# XP filstar canister action shots?



## sarah1031 (Jun 30, 2006)

Can anyone show me a picture of their filstar XP canister fully assembled and in the tank? 
Thanx,
-Sarah


----------



## flamingo (Nov 5, 2005)

Lol, I would but I can't find my camera .


----------



## sarah1031 (Jun 30, 2006)

aww...its ok. I hope you find it. Anyone else out there?


----------



## Guest (Aug 29, 2006)

I have a few pictures...not sure how much they will help though 

cannister








tubing (its not really that brown)








the blue thing is the intake....the black thing further away in the attachment to the spraybar









I took a picture of the spraybar, but it didn't turn out good.

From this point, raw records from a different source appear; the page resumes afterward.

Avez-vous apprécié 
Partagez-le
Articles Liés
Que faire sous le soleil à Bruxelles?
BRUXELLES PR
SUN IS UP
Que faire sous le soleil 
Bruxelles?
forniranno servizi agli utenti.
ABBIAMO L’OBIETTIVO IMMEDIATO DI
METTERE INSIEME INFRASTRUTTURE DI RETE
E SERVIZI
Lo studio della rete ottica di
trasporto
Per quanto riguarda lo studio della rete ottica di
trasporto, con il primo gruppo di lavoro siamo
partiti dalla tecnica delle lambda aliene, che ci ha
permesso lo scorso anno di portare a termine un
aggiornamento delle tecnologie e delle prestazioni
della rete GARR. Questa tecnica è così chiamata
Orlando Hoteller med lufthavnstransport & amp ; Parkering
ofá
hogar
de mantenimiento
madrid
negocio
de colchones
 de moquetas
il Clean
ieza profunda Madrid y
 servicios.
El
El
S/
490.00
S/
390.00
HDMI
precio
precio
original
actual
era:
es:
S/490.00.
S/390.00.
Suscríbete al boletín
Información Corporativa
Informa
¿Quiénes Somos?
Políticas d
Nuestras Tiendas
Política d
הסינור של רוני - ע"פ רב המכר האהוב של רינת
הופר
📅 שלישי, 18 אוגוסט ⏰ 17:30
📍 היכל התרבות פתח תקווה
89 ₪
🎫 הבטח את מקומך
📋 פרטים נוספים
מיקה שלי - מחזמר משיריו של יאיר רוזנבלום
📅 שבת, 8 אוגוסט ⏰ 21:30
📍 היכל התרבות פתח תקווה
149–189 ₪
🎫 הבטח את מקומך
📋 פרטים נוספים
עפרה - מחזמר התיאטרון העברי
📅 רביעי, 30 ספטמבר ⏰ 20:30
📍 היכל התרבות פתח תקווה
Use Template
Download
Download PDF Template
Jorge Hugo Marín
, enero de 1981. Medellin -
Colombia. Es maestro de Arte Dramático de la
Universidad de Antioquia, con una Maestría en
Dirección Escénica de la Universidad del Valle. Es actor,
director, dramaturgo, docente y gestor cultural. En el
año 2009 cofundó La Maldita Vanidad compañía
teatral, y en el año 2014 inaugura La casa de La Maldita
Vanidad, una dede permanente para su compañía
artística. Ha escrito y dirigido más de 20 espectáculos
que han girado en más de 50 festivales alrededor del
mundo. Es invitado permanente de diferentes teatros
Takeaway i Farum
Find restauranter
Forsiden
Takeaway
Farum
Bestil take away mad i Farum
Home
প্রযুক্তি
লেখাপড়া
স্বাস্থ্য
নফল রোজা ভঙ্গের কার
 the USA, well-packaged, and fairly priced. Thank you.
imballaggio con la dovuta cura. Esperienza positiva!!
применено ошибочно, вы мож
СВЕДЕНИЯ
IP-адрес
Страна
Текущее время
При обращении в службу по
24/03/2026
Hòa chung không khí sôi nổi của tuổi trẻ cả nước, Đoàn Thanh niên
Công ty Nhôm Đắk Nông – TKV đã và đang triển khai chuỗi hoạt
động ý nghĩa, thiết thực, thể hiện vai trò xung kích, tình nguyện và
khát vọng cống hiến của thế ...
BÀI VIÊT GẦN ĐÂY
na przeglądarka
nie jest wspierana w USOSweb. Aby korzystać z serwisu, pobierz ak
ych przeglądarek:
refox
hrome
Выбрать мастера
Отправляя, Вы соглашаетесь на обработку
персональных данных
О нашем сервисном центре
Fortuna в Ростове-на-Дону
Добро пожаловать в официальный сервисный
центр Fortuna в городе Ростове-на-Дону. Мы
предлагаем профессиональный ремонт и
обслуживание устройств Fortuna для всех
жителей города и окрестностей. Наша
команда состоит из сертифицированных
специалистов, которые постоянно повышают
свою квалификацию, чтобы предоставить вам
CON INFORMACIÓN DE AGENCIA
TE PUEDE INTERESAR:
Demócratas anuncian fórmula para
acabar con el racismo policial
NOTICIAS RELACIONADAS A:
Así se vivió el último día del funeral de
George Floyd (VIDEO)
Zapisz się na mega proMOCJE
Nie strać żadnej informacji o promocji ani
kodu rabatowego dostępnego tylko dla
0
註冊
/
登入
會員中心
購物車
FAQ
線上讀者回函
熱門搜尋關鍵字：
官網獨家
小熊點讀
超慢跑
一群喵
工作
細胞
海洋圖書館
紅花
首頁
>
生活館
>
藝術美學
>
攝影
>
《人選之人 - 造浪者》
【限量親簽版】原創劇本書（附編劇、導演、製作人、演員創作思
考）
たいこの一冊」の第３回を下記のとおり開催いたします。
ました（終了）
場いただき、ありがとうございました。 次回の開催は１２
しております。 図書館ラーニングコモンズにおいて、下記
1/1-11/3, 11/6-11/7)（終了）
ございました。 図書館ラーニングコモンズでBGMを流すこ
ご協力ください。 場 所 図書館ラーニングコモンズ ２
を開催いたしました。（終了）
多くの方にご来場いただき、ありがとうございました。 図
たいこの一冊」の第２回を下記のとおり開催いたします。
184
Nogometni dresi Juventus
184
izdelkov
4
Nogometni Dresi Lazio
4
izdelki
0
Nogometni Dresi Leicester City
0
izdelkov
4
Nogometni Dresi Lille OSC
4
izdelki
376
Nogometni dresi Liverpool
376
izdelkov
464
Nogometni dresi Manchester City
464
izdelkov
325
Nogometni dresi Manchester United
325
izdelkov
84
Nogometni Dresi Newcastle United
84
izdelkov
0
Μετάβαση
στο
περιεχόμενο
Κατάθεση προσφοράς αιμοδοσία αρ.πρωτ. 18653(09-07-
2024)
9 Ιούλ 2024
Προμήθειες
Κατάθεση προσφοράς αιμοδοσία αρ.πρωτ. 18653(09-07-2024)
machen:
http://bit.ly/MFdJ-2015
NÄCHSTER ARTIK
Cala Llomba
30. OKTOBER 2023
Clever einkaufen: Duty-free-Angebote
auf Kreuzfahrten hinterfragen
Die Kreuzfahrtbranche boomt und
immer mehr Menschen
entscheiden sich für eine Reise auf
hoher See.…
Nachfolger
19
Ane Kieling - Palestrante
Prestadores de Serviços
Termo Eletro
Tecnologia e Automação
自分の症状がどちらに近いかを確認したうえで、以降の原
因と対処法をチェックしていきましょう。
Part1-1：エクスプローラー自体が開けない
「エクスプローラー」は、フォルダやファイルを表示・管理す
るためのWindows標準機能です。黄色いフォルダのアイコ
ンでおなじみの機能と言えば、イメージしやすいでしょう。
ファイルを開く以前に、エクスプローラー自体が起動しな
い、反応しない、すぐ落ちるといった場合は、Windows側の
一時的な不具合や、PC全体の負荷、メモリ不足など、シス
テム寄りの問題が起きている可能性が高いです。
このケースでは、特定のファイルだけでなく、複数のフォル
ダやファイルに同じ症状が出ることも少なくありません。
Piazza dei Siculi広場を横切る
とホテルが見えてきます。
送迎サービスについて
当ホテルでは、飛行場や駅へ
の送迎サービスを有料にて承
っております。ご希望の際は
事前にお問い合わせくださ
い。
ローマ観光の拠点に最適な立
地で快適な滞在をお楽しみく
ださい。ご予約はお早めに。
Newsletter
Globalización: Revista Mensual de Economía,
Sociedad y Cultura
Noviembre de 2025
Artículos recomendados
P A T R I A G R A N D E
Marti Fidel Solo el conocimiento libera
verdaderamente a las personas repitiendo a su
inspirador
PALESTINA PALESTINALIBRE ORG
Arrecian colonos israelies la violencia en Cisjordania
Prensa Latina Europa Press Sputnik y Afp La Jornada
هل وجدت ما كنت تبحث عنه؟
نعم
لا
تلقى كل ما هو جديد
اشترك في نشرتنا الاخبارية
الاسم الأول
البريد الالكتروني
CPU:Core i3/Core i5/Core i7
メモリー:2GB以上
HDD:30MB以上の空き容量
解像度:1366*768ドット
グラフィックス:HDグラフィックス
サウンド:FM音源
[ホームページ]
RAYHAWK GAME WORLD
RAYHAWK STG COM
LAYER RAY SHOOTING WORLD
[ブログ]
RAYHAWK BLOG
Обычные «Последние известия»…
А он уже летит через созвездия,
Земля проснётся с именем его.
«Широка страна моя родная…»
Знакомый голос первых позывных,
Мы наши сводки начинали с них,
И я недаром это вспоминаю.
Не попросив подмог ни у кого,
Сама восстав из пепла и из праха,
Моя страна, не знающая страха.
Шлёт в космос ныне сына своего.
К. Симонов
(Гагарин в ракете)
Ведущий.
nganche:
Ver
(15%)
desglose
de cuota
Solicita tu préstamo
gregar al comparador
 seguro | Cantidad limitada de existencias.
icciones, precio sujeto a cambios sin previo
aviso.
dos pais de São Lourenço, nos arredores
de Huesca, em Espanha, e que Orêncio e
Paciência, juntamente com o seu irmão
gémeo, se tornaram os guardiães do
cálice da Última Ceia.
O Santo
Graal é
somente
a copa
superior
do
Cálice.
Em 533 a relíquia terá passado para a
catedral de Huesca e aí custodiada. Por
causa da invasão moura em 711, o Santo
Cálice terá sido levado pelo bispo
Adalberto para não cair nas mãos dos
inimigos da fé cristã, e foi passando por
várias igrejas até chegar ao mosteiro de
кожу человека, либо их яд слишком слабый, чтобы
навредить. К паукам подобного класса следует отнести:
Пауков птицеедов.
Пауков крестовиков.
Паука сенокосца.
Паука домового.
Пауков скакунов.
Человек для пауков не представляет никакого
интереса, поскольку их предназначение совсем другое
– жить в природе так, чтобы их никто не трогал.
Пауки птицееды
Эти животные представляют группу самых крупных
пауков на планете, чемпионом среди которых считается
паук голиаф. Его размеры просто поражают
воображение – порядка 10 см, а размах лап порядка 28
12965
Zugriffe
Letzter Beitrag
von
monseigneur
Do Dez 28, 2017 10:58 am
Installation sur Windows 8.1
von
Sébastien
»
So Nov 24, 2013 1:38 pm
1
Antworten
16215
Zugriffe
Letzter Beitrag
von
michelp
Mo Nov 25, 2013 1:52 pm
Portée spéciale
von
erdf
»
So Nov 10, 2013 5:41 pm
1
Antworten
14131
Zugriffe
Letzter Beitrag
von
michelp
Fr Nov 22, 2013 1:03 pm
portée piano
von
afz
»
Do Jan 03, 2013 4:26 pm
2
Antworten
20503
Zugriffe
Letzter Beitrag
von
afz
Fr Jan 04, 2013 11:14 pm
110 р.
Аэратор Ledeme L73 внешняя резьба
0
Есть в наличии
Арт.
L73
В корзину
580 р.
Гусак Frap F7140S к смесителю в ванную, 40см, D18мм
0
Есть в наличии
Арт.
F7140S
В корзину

Is that what you are looking for?


----------



## sarah1031 (Jun 30, 2006)

yes, thank you! 
I also wanted to know what the intake inside the tank looks like because I'm kinda worried about if it could suck up any of my smaller animals in my tank.. tha doesnt really need a picture.. a description wqould be great
Thank you.
-Sarah


----------



## highliner (Jul 2, 2006)

I've seen people put a sponge over the intake tube to keep from sucking up anything that shouldn't be sucked up, like fry...most of the fish in the tank w/my xp3 are big enough that it's not an issue. I have one on a small HOB in my fry tank and I suppose it works fine...it originally came off a powerhead sponge filter, but I've heard of people using media bags, even the foam sleeves for Whisper cartridges...put it on there with a rubber band and you're good to go.


----------



## sarah1031 (Jun 30, 2006)

alright, thanxx


----------



## flamingo (Nov 5, 2005)

The intake on the filstars usually don't have the greatest suction and the "grating" or whatever you call it, the thing over the tube, isn't spaced very far apart so most things can't get sucked up it. I had a baby (very skinny when first bought) green scat get stuck to it once and die while I was away, but that was about it. This was on a xp1 btw.


----------



## Guest (Aug 29, 2006)

I have a sponge over my intake so that plant leaves won't get sucked into the filter and rot. My fish are big enough not to get sucked up by it.

You can get small sponges, made for Aquaclear filters from Big Als.com. Just go to their brand media...they are like $0.50. I just hollowed out the middle.


----------



## sarah1031 (Jun 30, 2006)

Alright, thank you.


----------